MLLGApr 15, 2025

Differentially Private Geodesic and Linear Regression

arXiv:2504.11304v1
Originality Incremental advance
AI Analysis

This work addresses privacy concerns in statistical applications like medical imaging and computer vision where data lives on manifolds, though it is incremental as it extends existing differential privacy techniques to a new context.

The authors tackled the problem of protecting sensitive data in geodesic regression on Riemannian manifolds by developing a differentially private method using the K-Norm Gradient mechanism, achieving theoretical bounds tied to curvature and demonstrating efficacy on the sphere and Euclidean space.

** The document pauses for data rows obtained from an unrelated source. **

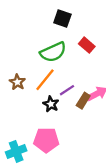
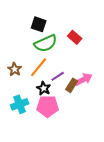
black square: (62, 19) -> (39, 24), moved
pink pentagon: (46, 140) -> (48, 106), moved
cyan cross: (16, 151) -> (20, 104), moved

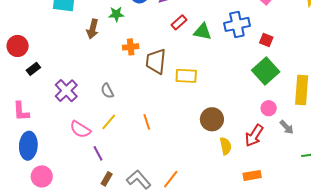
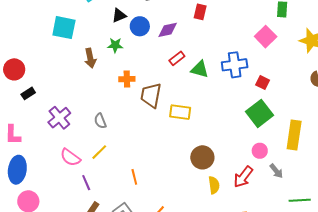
brown arrow: (93, 29) -> (90, 58), turned -30
orange line: (147, 122) -> (134, 177), moved

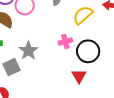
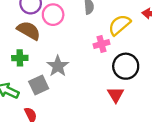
pink cross: (65, 41) -> (101, 44), moved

In statistical applications it has become increasingly common to encounter data structures that live on non-linear spaces such as manifolds. Classical linear regression, one of the most fundamental methodologies of statistical learning, captures the relationship between an independent variable and a response variable which both are assumed to live in Euclidean space. Thus, geodesic regression emerged as an extension where the response variable lives on a Riemannian manifold. The parameters of geodesic regression, as with linear regression, capture the relationship of sensitive data and hence one should consider the privacy protection practices of said parameters. We consider releasing Differentially Private (DP) parameters of geodesic regression via the K-Norm Gradient (KNG) mechanism for Riemannian manifolds. We derive theoretical bounds for the sensitivity of the parameters showing they are tied to their respective Jacobi fields and hence the curvature of the space. This corroborates recent findings of differential privacy for the Fréchet mean. We demonstrate the efficacy of our methodology on the sphere, $\mbS^2\subset\mbR^3$ and, since it is general to Riemannian manifolds, the manifold of Euclidean space which simplifies geodesic regression to a case of linear regression. Our methodology is general to any Riemannian manifold and thus it is suitable for data in domains such as medical imaging and computer vision.